The night felt heavy and my eyes drooped. And before I could think anymore or get up or move, I was sleeping, my headlamp still
shining, its batteries burning, and by the time I woke up the thing was useless.

But it didn’t matter. When I woke up, the sun was back out and I could hear Alpha calling my name from the forest.

 

“Where’s Crow?” I asked Alpha as I hurried out through the base of the statue, squinting at the sky.

“Still sleeping,” she said. “Like a dead man. If the dead could snore.”

“Good.” I didn’t want Crow to see the forest. Or the statue. I figured anything I knew that the watcher didn’t, just might prove useful somewhere down the line.

Sal crept out behind me, all sweaty and pale in the heat of morning. He slumped down, yawning.
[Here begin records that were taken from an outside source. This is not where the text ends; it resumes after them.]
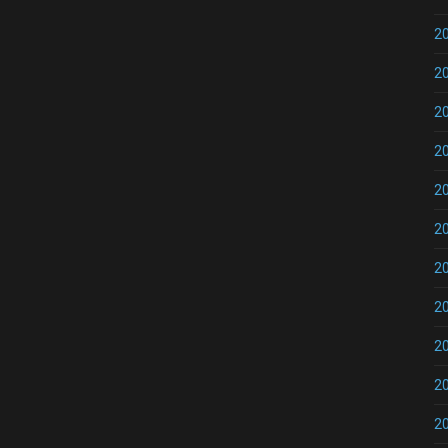
2
2
2
2
2
2
2
2
2
2
2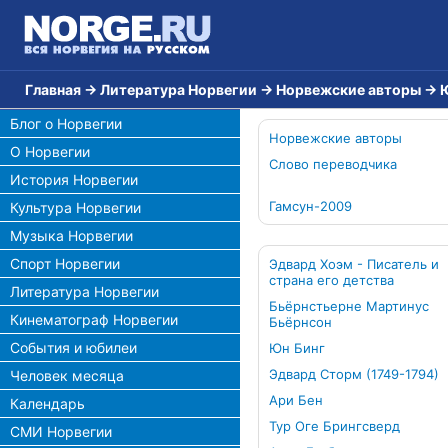
Главная
→
Литература Норвегии
→
Норвежские авторы
→
Блог о Норвегии
Норвежские авторы
О Норвегии
Слово переводчика
История Норвегии
Гамсун-2009
Культура Норвегии
Музыка Норвегии
Спорт Норвегии
Эдвард Хоэм - Писатель и
страна его детства
Литература Норвегии
Бьёрнстьерне Мартинус
Кинематограф Норвегии
Бьёрнсон
События и юбилеи
Юн Бинг
Эдвард Сторм (1749-1794)
Человек месяца
Ари Бен
Календарь
Тур Оге Брингсверд
СМИ Норвегии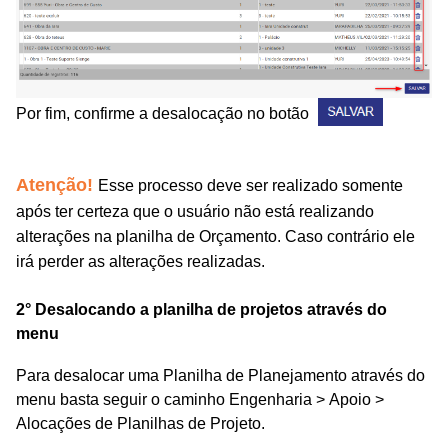
Por fim, confirme a desalocação no botão
Atenção!
Esse processo deve ser realizado somente
após ter certeza que o usuário não está realizando
alterações na planilha de Orçamento. Caso contrário ele
irá perder as alterações realizadas.
2° Desalocando a planilha de projetos através do
menu
Para desalocar uma Planilha de Planejamento através do
menu basta seguir o caminho Engenharia > Apoio >
Alocações de Planilhas de Projeto.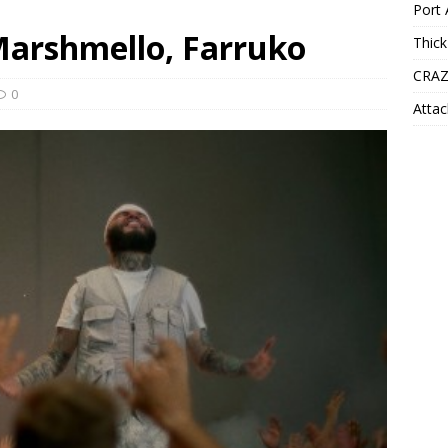
Port 
 Marshmello, Farruko
Thick
CRAZ
0
Attac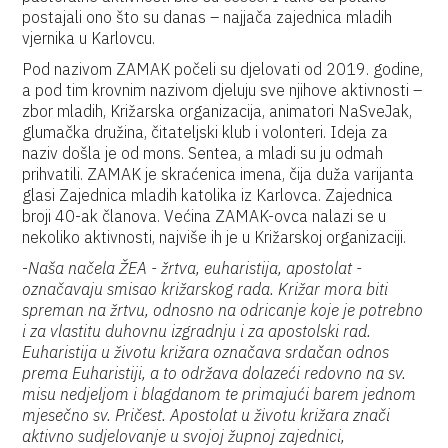
postajali ono što su danas – najjača zajednica mladih
vjernika u Karlovcu.
Pod nazivom ZAMAK počeli su djelovati od 2019. godine,
a pod tim krovnim nazivom djeluju sve njihove aktivnosti –
zbor mladih, Križarska organizacija, animatori NaSveJak,
glumačka družina, čitateljski klub i volonteri. Ideja za
naziv došla je od mons. Sentea, a mladi su ju odmah
prihvatili. ZAMAK je skraćenica imena, čija duža varijanta
glasi Zajednica mladih katolika iz Karlovca. Zajednica
broji 40-ak članova. Većina ZAMAK-ovca nalazi se u
nekoliko aktivnosti, najviše ih je u Križarskoj organizaciji.
-
Naša načela ŽEA - žrtva, euharistija, apostolat -
označavaju smisao križarskog rada. Križar mora biti
spreman na žrtvu, odnosno na odricanje koje je potrebno
i za vlastitu duhovnu izgradnju i za apostolski rad.
Euharistija u životu križara označava srdačan odnos
prema Euharistiji, a to održava dolazeći redovno na sv.
misu nedjeljom i blagdanom te primajući barem jednom
mjesečno sv. Pričest. Apostolat u životu križara znači
aktivno sudjelovanje u svojoj župnoj zajednici,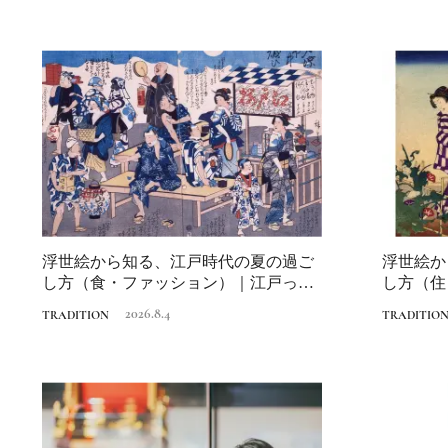
浮世絵から知る、江戸時代の夏の過ご
浮世絵か
し方（食・ファッション）｜江戸っ子
し方（住
の納涼の知恵
納涼の知
2026.8.4
TRADITION
TRADITIO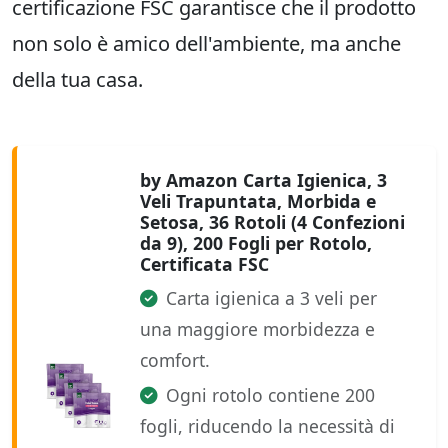
certificazione FSC garantisce che il prodotto
non solo è amico dell'ambiente, ma anche
della tua casa.
by Amazon Carta Igienica, 3
Veli Trapuntata, Morbida e
Setosa, 36 Rotoli (4 Confezioni
da 9), 200 Fogli per Rotolo,
Certificata FSC
Carta igienica a 3 veli per
una maggiore morbidezza e
comfort.
Ogni rotolo contiene 200
fogli, riducendo la necessità di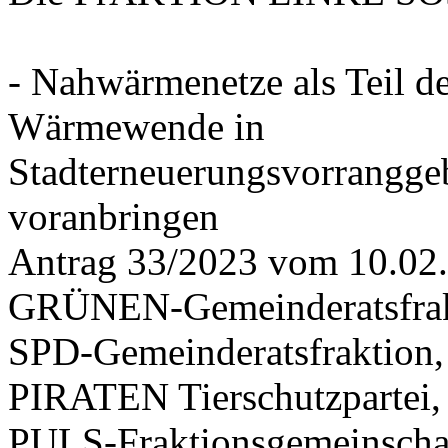
- Nahwärmenetze als Teil d
Wärmewende in
Stadterneuerungsvorrangge
voranbringen
Antrag 33/2023 vom 10.02
GRÜNEN-Gemeinderatsfrak
SPD-Gemeinderatsfraktio
PIRATEN Tierschutzpartei,
PULS-Fraktionsgemeinscha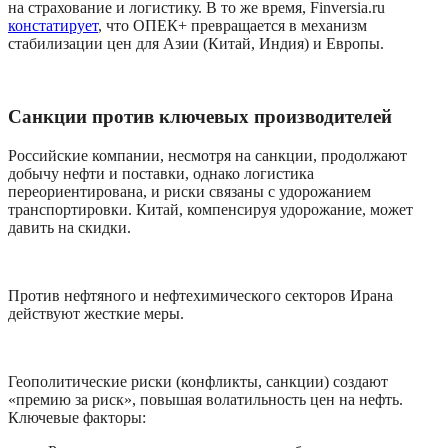
на страхование и логистику. В то же время, Finversia.ru 
констатирует
, что ОПЕК+ превращается в механизм 
стабилизации цен для Азии (Китай, Индия) и Европы.
Санкции против ключевых производителей
Российские компании, несмотря на санкции, продолжают 
добычу нефти и поставки, однако логистика 
переориентирована, и риски связаны с удорожанием 
транспортировки. Китай, компенсируя удорожание, может 
давить на скидки.
Против нефтяного и нефтехимического секторов Ирана 
действуют жесткие меры.
Геополитические риски (конфликты, санкции) создают 
«премию за риск», повышая волатильность цен на нефть. 
Ключевые факторы: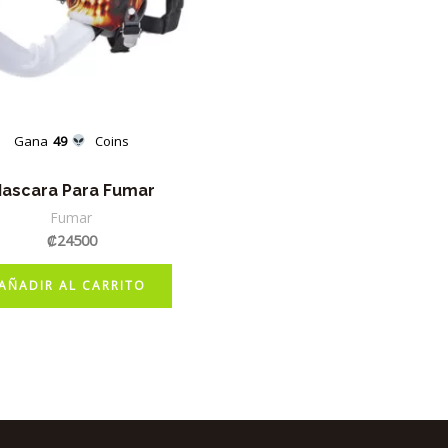
Gana
49
Coins
ascara Para Fumar
Fumar
₡
24500
AÑADIR AL CARRITO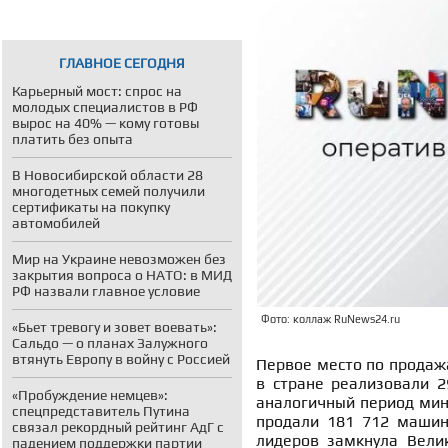
ГЛАВНОЕ СЕГОДНЯ
Карьерный мост: спрос на
молодых специалистов в РФ
вырос на 40% — кому готовы
платить без опыта
В Новосибирской области 28
многодетных семей получили
сертификаты на покупку
автомобилей
Мир на Украине невозможен без
закрытия вопроса о НАТО: в МИД
РФ назвали главное условие
Фото: коллаж RuNews24.ru
«Бьет тревогу и зовет воевать»:
Сальдо — о планах Залужного
втянуть Европу в войну с Россией
Первое место по продаж
в стране реализовали 2
«Пробуждение немцев»:
аналогичный период мину
спецпредставитель Путина
продали 181 712 машин,
связал рекордный рейтинг АдГ с
лидеров замкнула Вели
падением поддержки партии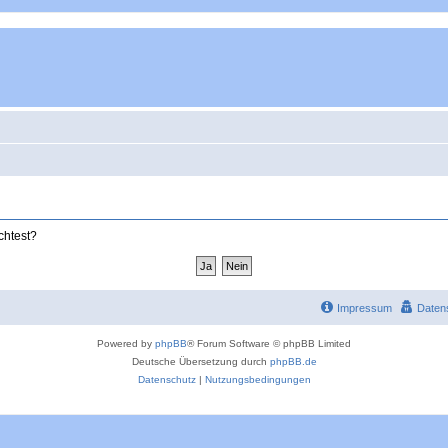
chtest?
Impressum
Daten
Powered by
phpBB
® Forum Software © phpBB Limited
Deutsche Übersetzung durch
phpBB.de
Datenschutz
|
Nutzungsbedingungen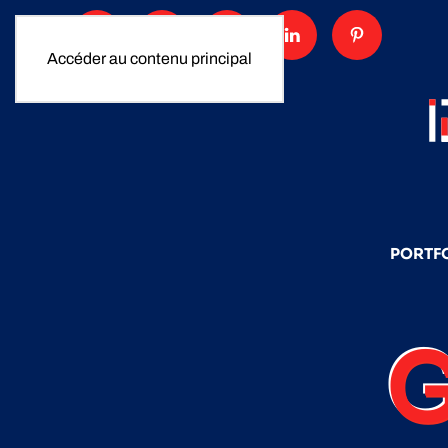
Accéder au contenu principal
PORTF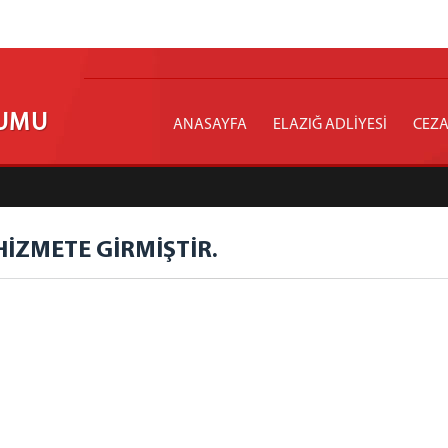
RUMU
ANASAYFA
ELAZIĞ ADLİYESİ
CEZA
HİZMETE GİRMİŞTİR.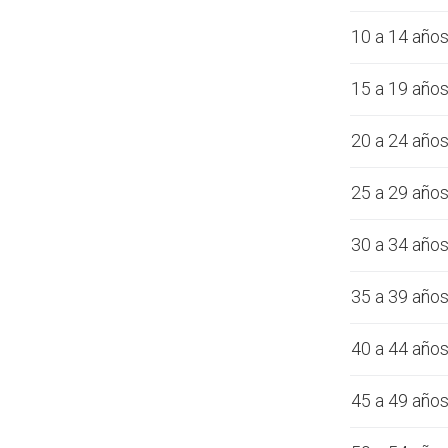
10 a 14 año
15 a 19 año
20 a 24 año
25 a 29 año
30 a 34 año
35 a 39 año
40 a 44 año
45 a 49 año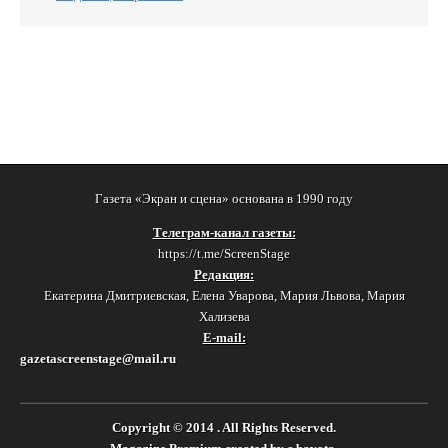
Газета «Экран и сцена» основана в 1990 году
Телеграм-канал газеты:
https://t.me/ScreenStage
Редакция:
Екатерина Дмитриевская, Елена Уварова, Мария Львова, Мария
Хализева
E-mail:
gazetascreenstage@mail.ru
Copyright © 2014
. All Rights Reserved.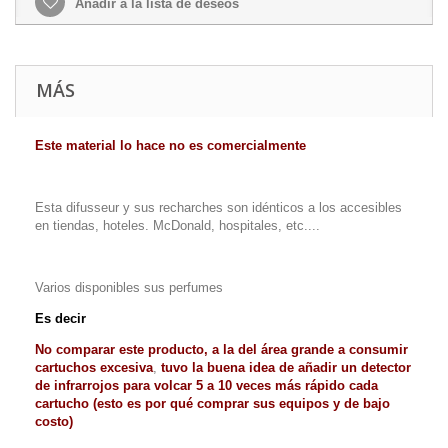
Añadir a la lista de deseos
MÁS
Este material lo hace no es comercialmente
Esta difusseur y sus recharches son idénticos a los accesibles
en tiendas, hoteles.
McDonald, hospitales, etc....
Varios disponibles sus perfumes
Es decir
No comparar este producto, a la del área grande a consumir
cartuchos excesiva
,
tuvo la buena idea de añadir un detector
de infrarrojos para volcar 5 a 10 veces más rápido cada
cartucho (esto es por qué comprar sus equipos y de bajo
costo)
“Your friend?” said Alpha.

“I guess.”

“So where’s the woman?”

As if she’d been summoned, Hina crawled out of the statue, all matted down and her muscles straining. I tell you, it was like watching that statue give birth to itself. And I remembered what Zee had said, how Frost had gotten this woman hooked on the crystal. So I reckoned Hina was now facing the worst kind of sober. Along with the fact that her daughter was dead.

“We’re heading to Vega,” I said, helping her to her feet. “And I reckon you should come on with us, but I ain’t gonna make you if you don’t want to go.”

“I can’t stay here,” Hina said, keeping her back to the statue. She seemed to shrink as the sun beat down. But her eyes were as cold as ever.

“You said something,” I said, dropping my voice. “About those fake Harvesters.”

She stared at me. Not blinking.

But I couldn’t talk to her about my old man. Not in front of Sal. He was someone else I might need advantages over, somewhere on down the line.